One author suggested that the witch trials, and Salem itself, stand for the intervention of a spiritual evil in a material world. They are the imposition and manifestation of a very non-‘whig’ or modern sort of horror. They are the ancestral sin of the region—one of many perhaps. This then becomes a collapse of history in two ways. First, the most literal—the victims of the past refuse to stay dead and quiet literally disturb the modern world. Secondly, the means of this disturbance is not in the methods the modern world would permit—it is not an avenging family member descended of the witches, it is not some structural or biological secret lost from beyond the grave, it is instead a horror like those older horrors.

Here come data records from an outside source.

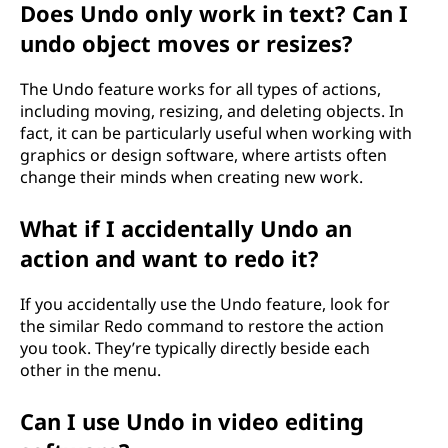
Does Undo only work in text? Can I
undo object moves or resizes?
The Undo feature works for all types of actions,
including moving, resizing, and deleting objects. In
fact, it can be particularly useful when working with
graphics or design software, where artists often
change their minds when creating new work.
What if I accidentally Undo an
action and want to redo it?
If you accidentally use the Undo feature, look for
the similar Redo command to restore the action
you took. They’re typically directly beside each
other in the menu.
Can I use Undo in video editing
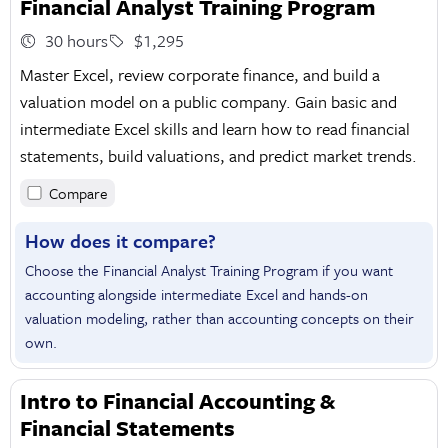
Financial Analyst Training Program
30 hours
$1,295
Master Excel, review corporate finance, and build a
valuation model on a public company. Gain basic and
intermediate Excel skills and learn how to read financial
statements, build valuations, and predict market trends.
Compare
How does it compare?
Choose the Financial Analyst Training Program if you want
accounting alongside intermediate Excel and hands-on
valuation modeling, rather than accounting concepts on their
own.
Intro to Financial Accounting &
Financial Statements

It is a specter, a phantom, a shadow that lives.

If we wanted to go in a different direction then a simple Lovecraft haunted house, where ancestral guilt and fears stalk a new victim, we could play with the notions of memory and history that crop up in researching Salem. A major difficulty for those investigating Salem is the lack of proper documentation at times. Not all court documents are preserved, not all the accused have court documents, and so on. Things have simply been lost, some recovered in poems and stories, but most abandoned. Things that perhaps should not have been forgotten, for forgotten things still remain.

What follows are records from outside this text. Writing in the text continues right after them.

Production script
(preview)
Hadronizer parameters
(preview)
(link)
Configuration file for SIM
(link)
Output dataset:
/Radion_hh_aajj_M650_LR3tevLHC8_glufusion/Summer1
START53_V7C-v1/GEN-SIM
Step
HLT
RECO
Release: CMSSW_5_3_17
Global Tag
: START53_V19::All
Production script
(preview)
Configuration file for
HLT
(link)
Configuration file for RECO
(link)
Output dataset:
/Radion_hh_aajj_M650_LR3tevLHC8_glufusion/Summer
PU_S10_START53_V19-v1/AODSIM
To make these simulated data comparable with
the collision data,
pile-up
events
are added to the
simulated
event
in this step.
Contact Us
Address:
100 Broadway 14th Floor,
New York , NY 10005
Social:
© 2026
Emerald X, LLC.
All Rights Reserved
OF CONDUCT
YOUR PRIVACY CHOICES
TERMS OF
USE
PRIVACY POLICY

How would you approach a horror story about a witch’s cottage? Was she holding back something in the basement, now unleashed by foolish clergy men? Was there no horror before, but the tragedy has invited it in?

Bibligoraphy:

Latner, Richard. “The Long and Short of Salem Witchcraft: Chornology and Collective Violence in 1692”, Journal of Social History. Vol. 42, No. 1, Fall 2008. Oxford Universtiy Press.

Nevins, Winfield S. Witchcraft in Salem Village in 1692: Together with some account of other witchcraft trials in New England and elsewhere. North Shore Publishing, 1892.

Stock, R.D.. “Salem Witchcraft and Spiritual Evil: A Century of Non-Whig Revisionism.” Christianity and Literature Vol 42 No. 1, Autumn 1992.  Sage Publications Inc.